Thursday, January 7, 2010

Malati

Malati is back on her feet again.

She came to us this evening to ask if she could still be of any help, if not as a cook, in any other matter that needs paid service. Maa asked her about her health, as I had already dreaded before and she told us the somewhat-known-before story, yet again. She had to undergo thirty-six stitches, five of which have not yet healed. The doctor has prescribed an expensive painkiller that she cannot afford everyday. Her two-month old little daughter is being starved to death because she herself is too sore to be able to suckle her and too poor to buy milk. Her elder daughter who incidentally happens to be seven years old is carrying out most of the regular work. She is taking cheap iron capsules but the weakness still persists.

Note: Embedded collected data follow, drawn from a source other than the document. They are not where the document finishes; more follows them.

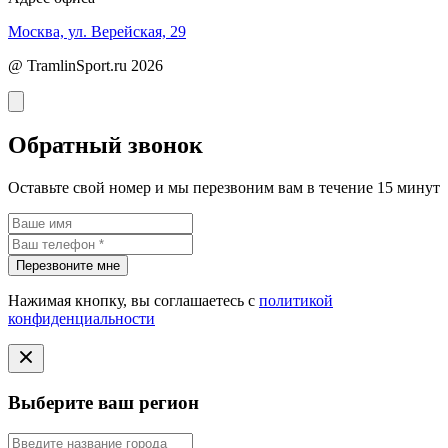
Москва, ул. Верейская, 29
@ TramlinSport.ru 2026
Обратный звонок
Оставьте свой номер и мы перезвоним вам в течение 15 минут
Перезвоните мне
Нажимая кнопку, вы соглашаетесь с
политикой
конфиденциальности
Выберите ваш регион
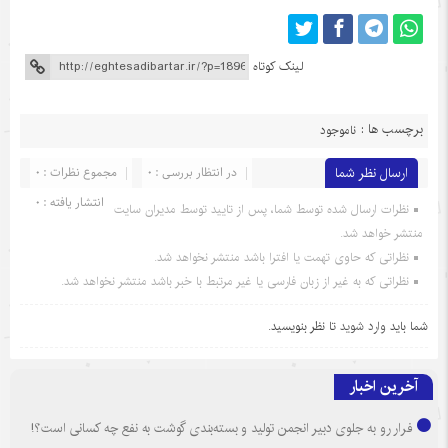
لینک کوتاه
برچسب ها :
ناموجود
ارسال نظر شما
در انتظار بررسی : 0
مجموع نظرات : 0
انتشار یافته : 0
نظرات ارسال شده توسط شما، پس از تایید توسط مدیران سایت
منتشر خواهد شد.
نظراتی که حاوی تهمت یا افترا باشد منتشر نخواهد شد.
نظراتی که به غیر از زبان فارسی یا غیر مرتبط با خبر باشد منتشر نخواهد شد.
شما باید
وارد شوید
تا نظر بنویسید.
آخرین اخبار
فرار رو به جلوی دبیر انجمن تولید و بسته‌بندی گوشت به نفع چه کسانی است؟!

We had no work to offer. Another cook has already been appointed in her place, because frankly speaking, we did not expect her alive again. In fact, it still seems pretty unreal that a 32 year old poor woman would survive violent attacks of two able, armed men, one of them her husband himself and stand before us once again, asking for a job. But we had nothing, nothing but charity to help her, and charity she vehemently refused.

“Haramjada jotoi kop maruk go Boudi, meyegulor mukh cheye amar ei gotorer jor ami thik khatate parbo.”
[“How much ever blows the bastard showers upon me, I will still be able to work thinking about my daughters.”]

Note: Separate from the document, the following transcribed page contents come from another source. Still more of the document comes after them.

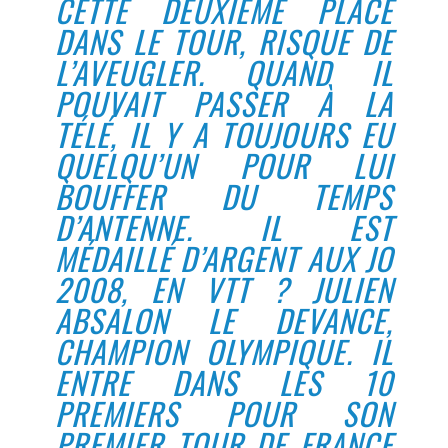
CETTE DEUXIÈME PLACE
DANS LE TOUR, RISQUE DE
L’AVEUGLER. QUAND IL
POUVAIT PASSER À LA
TÉLÉ, IL Y A TOUJOURS EU
QUELQU’UN POUR LUI
BOUFFER DU TEMPS
D’ANTENNE. IL EST
MÉDAILLÉ D’ARGENT AUX JO
2008, EN VTT ? JULIEN
ABSALON LE DEVANCE,
CHAMPION OLYMPIQUE. IL
ENTRE DANS LES 10
PREMIERS POUR SON
PREMIER TOUR DE FRANCE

Her husband carried the daa (chopper), she said, and the other man one ansh-bonti (knief). She felt very scared, Malati confessed, but she could not allow herself to die if she had to prevent her daughters from being sold. So she resisted. She shouted and fought. One of her breasts was chopped away. With repeated blows, her stomach bled and bled and bled. Later the doctor commented that her spleen had come out and had she not been hospitalized exactly on time by her neighbours, she must’ve died.

She did not cry as she spoke. But yes, she seemed a little tired. I was thankful that it is winter and that the remnants of Malati were wrapped safely behind her sweater and shawl. I felt for her, but not enough to be able to accept her half-torn, ghastly self. It gave me a strange comfort to see her more or less the same, without the scars of survival. I thanked winter, again.

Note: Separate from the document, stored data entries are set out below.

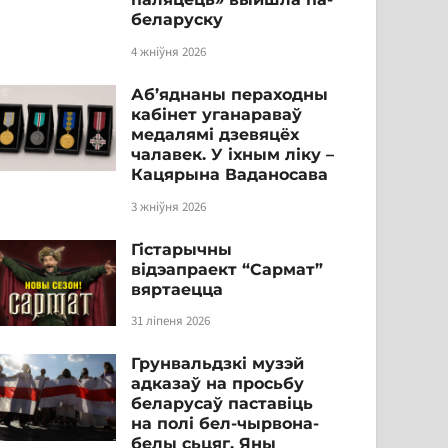
беларуску
4 жніўня 2026
Аб’яднаны пераходны
кабінет уганараваў
медалямі дзевяцёх
чалавек. У іхным ліку –
Кацярына Ваданосава
3 жніўня 2026
Гістарычны
відэапраект “Сармат”
вяртаецца
31 ліпеня 2026
Грунвальдзкі музэй
адказаў на просьбу
беларусаў паставіць
на полі бел-чырвона-
белы сьцяг. Яны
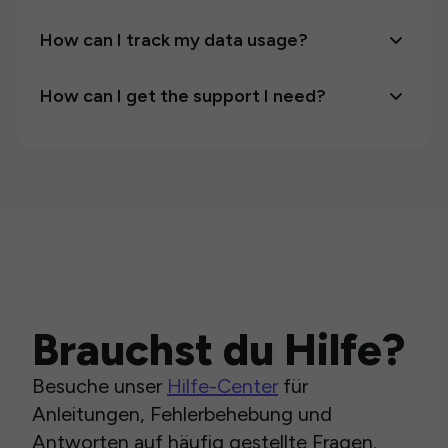
How can I track my data usage?
How can I get the support I need?
Brauchst du Hilfe?
Besuche unser
Hilfe-Center
für
Anleitungen, Fehlerbehebung und
Antworten auf häufig gestellte Fragen.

Malati returned disheartened. All her works were gone in this period of two and half months of hospitalization and she was not yet fit enough to work as a daily labourer in case she failed to find domestic appointments. Maa promised her that she would try to find her work, but Malati was hardly convinced. She had been attacked so that she transfers her own little plot-property in the village to her husband which he can spend in drinking and buying sarees for his kept woman. She simply refused to believe that she might need to sell that plot for livelihood. It was for the future of her daughters, she claimed. An employment… a domestic one, is all that can give her crusade a meaning.

She left with an incomplete sigh, miles to go, I guessed, before she sleeps. After all this struggle, she must not lose. She had resisted the attack of two armed men with her dark, thick, bare hands. She had shouted both her lungs out not giving in to death-pain. She had clang on to life in the face of the thirty-six consecutive blows. And finally…

Malati is back on her feet again.
But where will she go now?

7 comments:

  1. people like Malati r usually overlooked or ignored ........ whether we come across them in real life, in newspaper or television... people only know about their suffering and may try to feel it... u have done something for them thru dis blog.